Prosegue la scrittrice: “Noi siamo un paese di emigranti. Abbiamo sviluppato una cultura dell'emigrazione molto articolata, tant'è che gli italiani si sono integrati dovunque, dando spesso il meglio di sé. Adesso che siamo un paese di immigrazione non abbiamo sviluppato una cultura dell'accoglienza e dell'integrazione, così andiamo un po' a casaccio, a seconda degli egoismi e dei luoghi comuni. C'è il gentile che offre da mangiare, e quello che dice fuori dai coglioni”. L'altro fa paura. Esattamente “il pericolo senza nome” che arriva dal mare, di cui scrive Ceronetti. “La paura dell'altro esiste in natura”, concede la scrittrice. “Ce l'abbiamo in comune con gli animali, che segnano il loro territorio per marcare il loro potere. Noi umani però dovremmo essere un po' più avanti degli animali, dovremmo aver elaborato una serie di strategie politiche e culturali per affrontare la questione del territorio: non possiamo risolverla come gli animali, via di qua, sennò ti azzanno. Le emigrazioni fanno parte della storia. Il fatto che all'estero ci siano 20 milioni di italiani, un paese intero di emigrati, dimostra che i popoli non si possono fermare quando emigrano”.
Ceronetti con le sue paure è un caso limite? “Io stimo molto Ceronetti”, risponde Maraini. “Ma questa sua idea somiglia molto al terrorismo di Oriana Fallaci, fomenta lo scontro tra culture. Invece noi oggi vediamo dei musulmani che per la prima volta non si muovono seguendo il Corano, ma sembrano presi dalla nostra tecnologia, dai nostri strumenti di comunicazione. Non è una piccola cosa. E' una novità che va capita e soppesata. Ma tornare allo scontro di civiltà come fa Ceronetti, e alla paura delle invasioni, secondo me è sbagliato”.

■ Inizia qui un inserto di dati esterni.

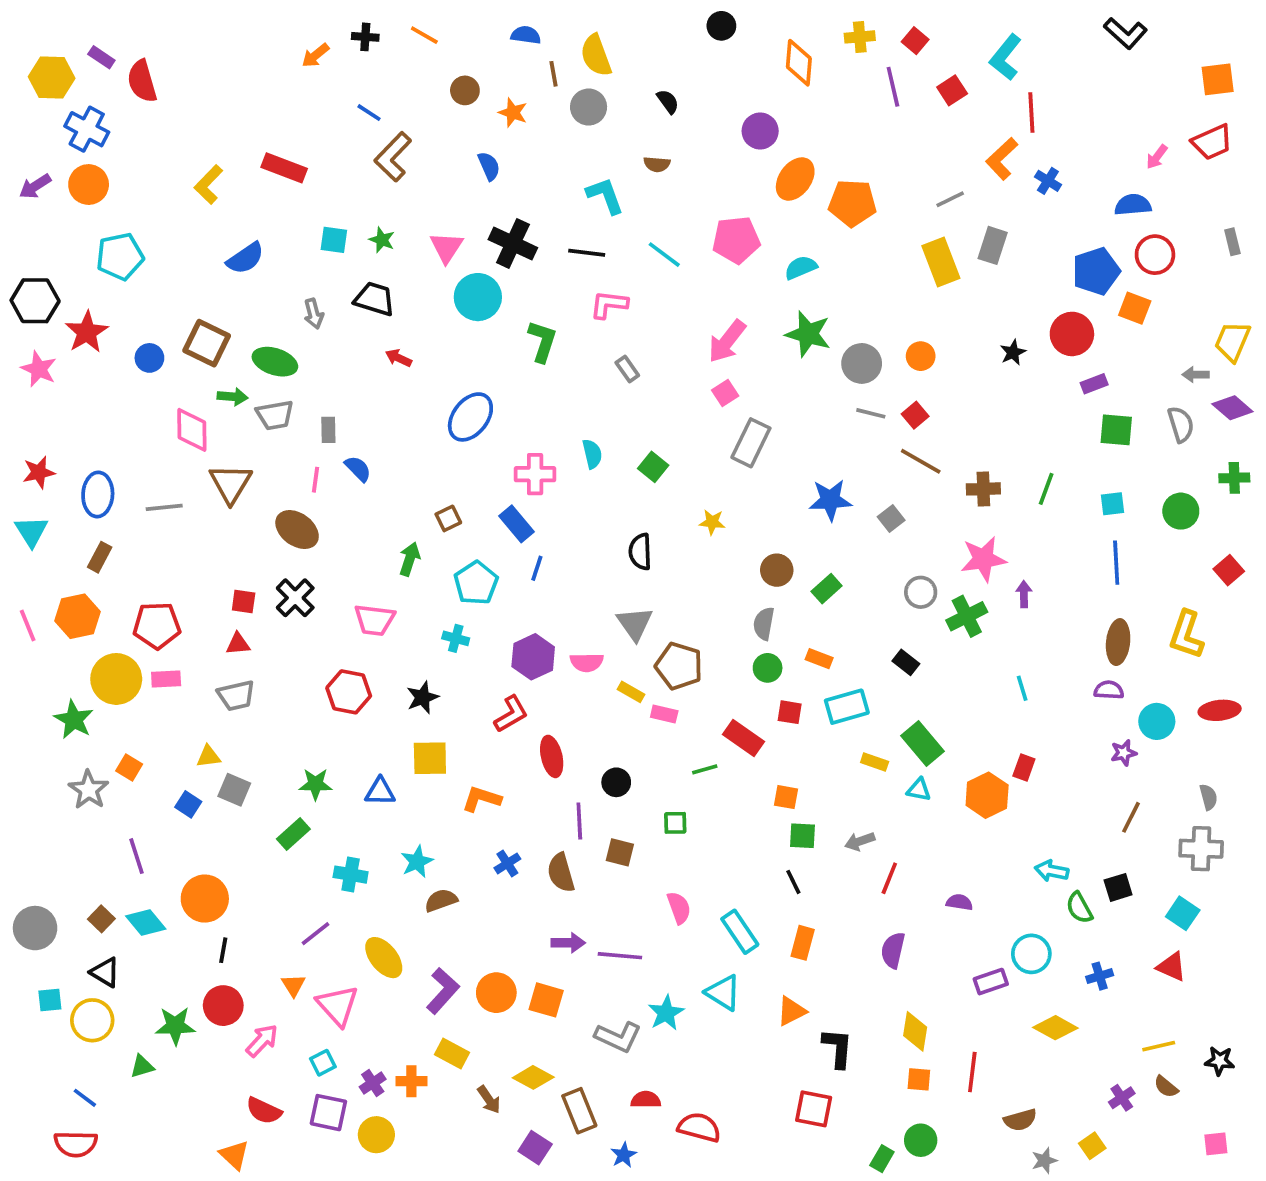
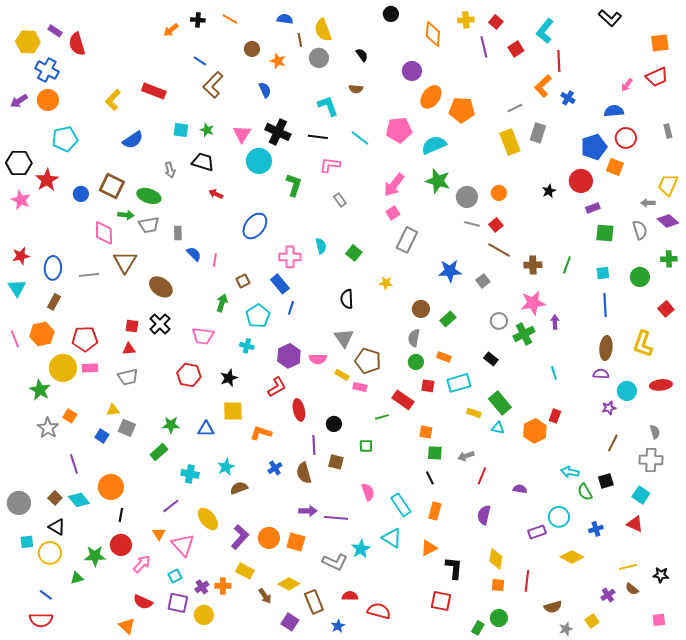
cyan semicircle: (801, 268) -> (434, 145), size x1.4
pink line: (315, 480) -> (215, 260), moved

L'errore non sarà anche un po' la colpa degli intellettuali indifferenti alla geopolitica dell'Italia? “Potrebbero essere un punto di riferimento gli intellettuali, e invece ci si seppellisce nelle proprie creazioni. Oltre a lavorare sulla bellezza, dovrebbero aiutare a capire i cambiamenti. E forse prorio questo è mancato. Ma la paura è cattiva consigliera, terrorizza la gente, spinge a vedere gli emigranti come nemici. Ma loro non sono nemici, non vengono per uccidere o rubare, ma per partecipare alla nostra vita. I veri nemici dell'Italia sono la mafia, la 'ndrangheta, la camorra, sono le organizzazioni criminali contro le quali dovrebbero dirigersi tutti i nostri sforzi”.